Although, it did achieve much during the first 30 years of its life, the incorporation of the Codex standards into national legislation was limited. In particular, developed countries felt the codex standards might decrease the controls they had developed nationally over many years. Developing countries that did adopt the Codex standards found that access to developed markets was still limited. More authority was, however, given to the Codex Alimentarius Commission with the formation of the World Trade Organization (WTO) in 1995. This provided a new recognition to the Codex which established Codex standards as the benchmark against which national legislation could be assessed for compliance with WTO rules.
MEMBERSHIP:
The Codex Alimentarius is financed and run by Food and Agriculture Organization (FAO) and World Health Organization (WHO). Membership is open to any country which is a member of either the FAO or WHO. Interested international organizations can also participate in the work of Codex and assist in the development of standards.

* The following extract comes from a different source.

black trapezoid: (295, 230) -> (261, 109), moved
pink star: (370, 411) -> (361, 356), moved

Currently the main meeting of the Codex Alimentarius Commission is an annual meeting open to all member nations and participating organizations. At this meeting decisions are taken on the adoption of standards and on general issues affecting the work of the commission.

EXECUTIVE COMMITTEE:
Most of the preparatory work takes place in meetings of the various committees which have responsibility of different areas of work. Some of these committees consider matters of a “horizontal” nature (e.g., food hygiene, food labeling, or food contaminants) where as others consider matter of a “vertical” nature (e.g., fats and oils, sugar and fruits and vegetables). These committees are also open to all member nations and participating organizations. A defined “step-wise” procedure governs the adoption of standards and allows all countries to participate even if they do not attend all the meetings.

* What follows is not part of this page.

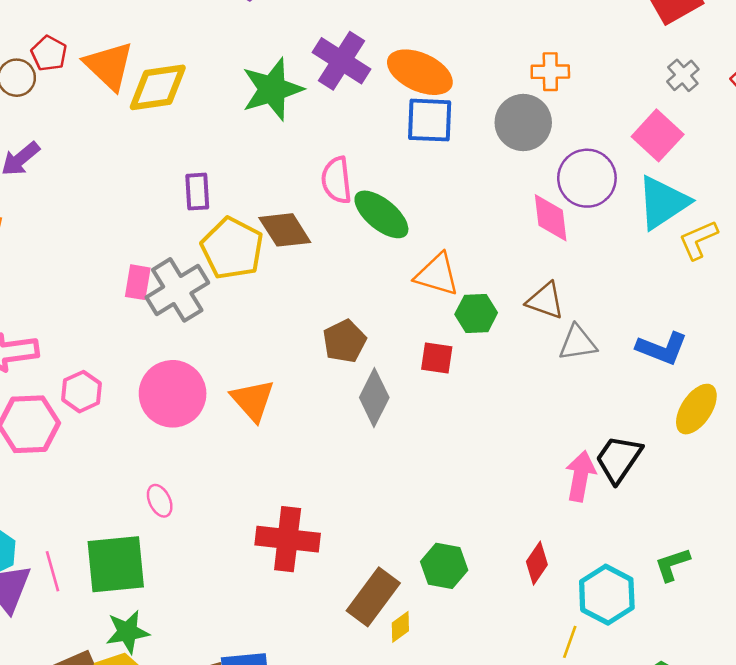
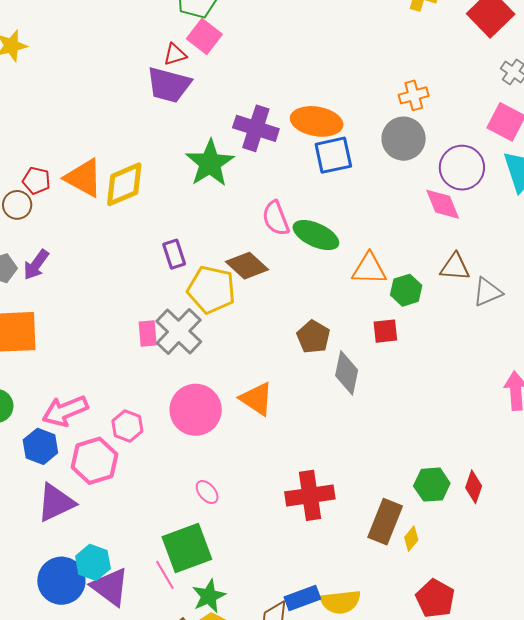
red diamond: (537, 563) -> (474, 487), moved
pink line: (52, 571) -> (165, 575), moved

The Codex Alimentarius Commission also hosts meetings of regional countries, which enables discussion of matters affecting different regions of the world. These regional committees have been particularly valuable for the developing parts of the world where the sharing of experiences encourages the adoption of approaches suitable to the regional situation.
COMMITTEE STRUCTURE OF CODEX ALIMENTARIUS:

Although the Codex process can seem quite lengthy and time taken to adopt standards can be surprisingly long, achieving agreement on sensitive food issues can be difficult. The Codex tries to work on the basis of the consensus in which standards are adopted by general agreement. Although voting has been used on occasions when there has been a clear difference of opinion, the resulting adoption of a controversial does not usually result in the matter being concluded. More detailed analysis of the differences and a more thorough understanding of the issues in dispute may eventually lead to a better agreed standard.
Potential barriers to trade caused by differences in other matters are generally covered by the “Agreement on Technical Barriers to Trade” (the TBT agreement). In addition, with the adoption of procedures for resolving disputes, there now exists a substantial framework for preventing and overcoming potential trades problems relating to food.